Eu sou um tipo estranho: enquanto toda a gente tira cerca de 1020 fotografias por dia (presumindo que tiram uma fotografia por minuto durante dezassete horas de vigília, mas há quem tire mais), eu sou capaz de sair à rua com a máquina durante um dia inteiro e não fotografar uma única vez.

É uma questão de inspiração. Por vezes a minha mente fica estéril e não consigo extrair nada dela. Isto, contudo, é muito melhor do que incorrer num vício em que recaio habitualmente: vou a determinados lugares onde já fotografei inúmeras vezes e faço aí várias fotografias – com o resultado, evidentemente, de serem muito iguais a outras que tinha feito anteriormente. Sou eu a imitar-me a mim mesmo.

Estes lugares são sempre os mesmos: os mais atentos à minha produção fotográfica sabem quais são, pelo que escuso de mencioná-los. É evidente que é sempre possível, com um pouco de atenção – ia escrever imaginação, mas na fotografia a atenção é mais importante –, fazer fotografias diferentes de todas as outras, mas são, para todos os efeitos, fotografias dos mesmos lugares. Começa a tornar-se enfadonho.

Como disse: prefiro não fotografar a fazer isto. Se não vai sair nada de verdadeiramente novo, não vale a pena desperdiçar película. Mais vale esperar que me surja alguma inspiração – e, mesmo se esta chegar, é preciso saber se não haverá já vários milhares de pessoas a fazer o mesmo que eu. Sim, porque num meio de expressão tão disseminado como a fotografia, é difícil encontrar seja o que for de verdadeiramente original. Por vezes é como se tudo já tivesse sido fotografado – e muitas vezes melhor do que eu saberia fazer.

Acontece-me o mesmo com a escrita. O Número f/ não é literatura, mas exige inspiração. Muitas vezes dou comigo a invejar bloguistas que publicam textos todos os dias – pelo menos até reparar que os textos que publicam são minúsculos e superficiais. O Paulo Moreira, que é uma pessoa que todos os entusiastas da fotografia analógica conhecem (pelo que me dispenso de apresentações) protestou-me uma vez o seu espanto pela profusão dos meus escritos, imaginando que o Número f/ me ocupava imenso tempo. Na verdade, não. Por uma razão simples: quando tenho inspiração – i. e. quando encontro um bom assunto para escrever –, as palavras fogem-me da ponta dos dedos a uma velocidade impressionante.

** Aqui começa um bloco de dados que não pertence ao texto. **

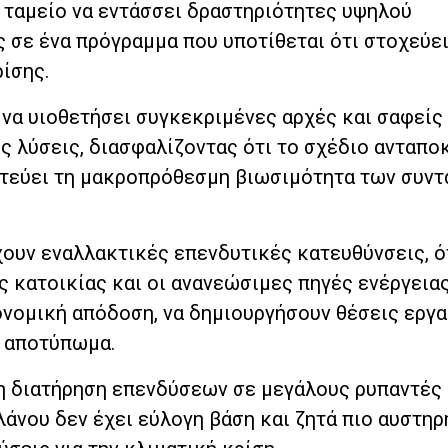
ο ταμείο να εντάσσει δραστηριότητες υψηλού
σε ένα πρόγραμμα που υποτίθεται ότι στοχεύει
ίσης.
να υιοθετήσει συγκεκριμένες αρχές και σαφείς
ές λύσεις, διασφαλίζοντας ότι το σχέδιο ανταπο
ατεύει τη μακροπρόθεσμη βιωσιμότητα των συν
χουν εναλλακτικές επενδυτικές κατευθύνσεις, 
 κατοικίας και οι ανανεώσιμες πηγές ενέργειας
ονομική απόδοση, να δημιουργήσουν θέσεις εργα
ό αποτύπωμα.
ι η διατήρηση επενδύσεων σε μεγάλους ρυπαντές
άνου δεν έχει εύλογη βάση και ζητά πιο αυστηρ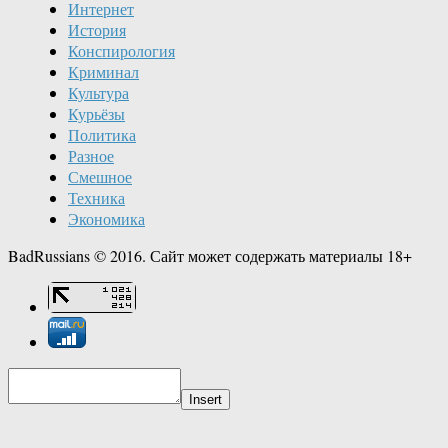
Интернет
История
Конспирология
Криминал
Культура
Курьёзы
Политика
Разное
Смешное
Техника
Экономика
BadRussians © 2016. Сайт может содержать материалы 18+
Insert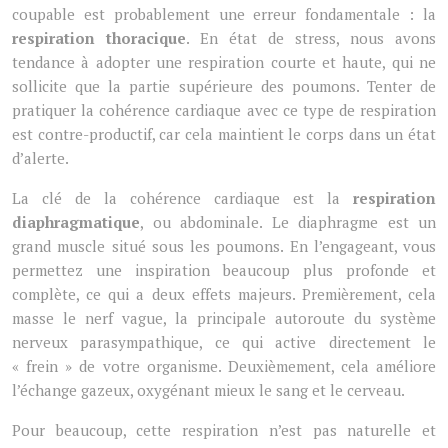
coupable est probablement une erreur fondamentale : la
respiration thoracique
. En état de stress, nous avons
tendance à adopter une respiration courte et haute, qui ne
sollicite que la partie supérieure des poumons. Tenter de
pratiquer la cohérence cardiaque avec ce type de respiration
est contre-productif, car cela maintient le corps dans un état
d’alerte.
La clé de la cohérence cardiaque est la
respiration
diaphragmatique
, ou abdominale. Le diaphragme est un
grand muscle situé sous les poumons. En l’engageant, vous
permettez une inspiration beaucoup plus profonde et
complète, ce qui a deux effets majeurs. Premièrement, cela
masse le nerf vague, la principale autoroute du système
nerveux parasympathique, ce qui active directement le
« frein » de votre organisme. Deuxièmement, cela améliore
l’échange gazeux, oxygénant mieux le sang et le cerveau.
Pour beaucoup, cette respiration n’est pas naturelle et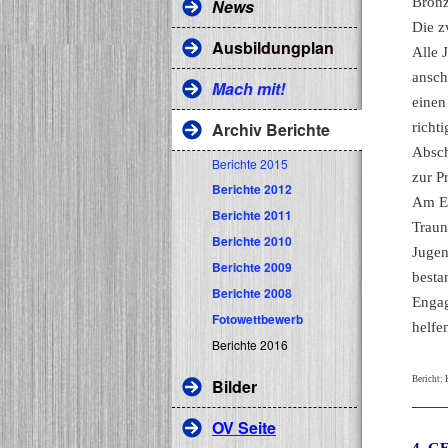
Bronz
News
Die z
Ausbildungplan
Alle 
ansch
Mach mit!
einen
Archiv Berichte
richt
Absch
Berichte 2015
zur P
Berichte 2012
Am En
Berichte 2011
Traun
Berichte 2010
Jugen
Berichte 2009
besta
Berichte 2008
Engag
Fotowettbewerb
helfe
Berichte 2016
Bericht: 
Bilder
OV Seite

Digamos que, nessas alturas, as teclas do meu teclado se devem sentir tão exaustas como as teclas do Steinway de Maurizio Pollini quando este toca Sonatas de Beethoven (embora não tão bem tratadas, evidentemente).  Os textos do Número f/, com excepção daqueles que requerem algum esforço de fundamentação, não me ocupam mais de uma hora .

Tal como na fotografia, prefiro não escrever nada a escrever sem sentido – embora por vezes o faça, e talvez este texto seja um exemplo. Se fotografar gratuitamente, sem vontade e inspiração, é uma estultícia, escrever – mesmo que seja num mísero blogue quase confidencial – não o é menos. Tal como detesto as fotografias que faço por desfastio nos lugares mais batidos – evidentemente, ficam sempre desinspiradas –, também não me agrada que os leitores leiam prosas sem sentido, sem um conteúdo que possam sentir, no final, que valeu a pena ler.

O que explica esta semana inteira sem escrever. Não escrevi nada porque senti que não havia nada de relevante sobre o qual pudesse (ou quisesse) escrever. Por vezes surgem-me ideias que, de tão esparsas, não ocupam mais que algumas linhas. Ora, o Número f/ é um blogue, não é uma conta do Twitter. Tal como as minhas fotografias pretendem ser mais que selfies e fotografias de comida, os textos do Número f/ requerem desenvolvimento; longe de mim escrever textos epidérmicos e voláteis (mesmo que não sejam nenhuns tratados online).

É cada vez mais difícil lutar contra algumas das sensações que a overdose de fotografias possibilitada pelos telemóveis e pela internet me suscitam, sobretudo a de que fotografar se tornou de tal maneira banal que a fotografia perdeu todo o interesse, deixando de ter qualquer conteúdo artístico. É evidente que isto não aconteceu, mas hoje fotografa-se como se fala. A imagem está a substituir-se à fala e à escrita, o que só é mau porque a linguagem falada e escrita cujo lugar a fotografia está a invadir é a da tagarelice. Tal como há conversas tagarelas, também há fotografias tagarelas. Ora, o meu bom senso diz-me para falar apenas quando é oportuno e o que tenho a dizer interessa aos outros. Por que não havia a fotografia de ser igual? E, se é assim para a fotografia, também o é, a fortiori, para os textos do Número f/.

M. V. M.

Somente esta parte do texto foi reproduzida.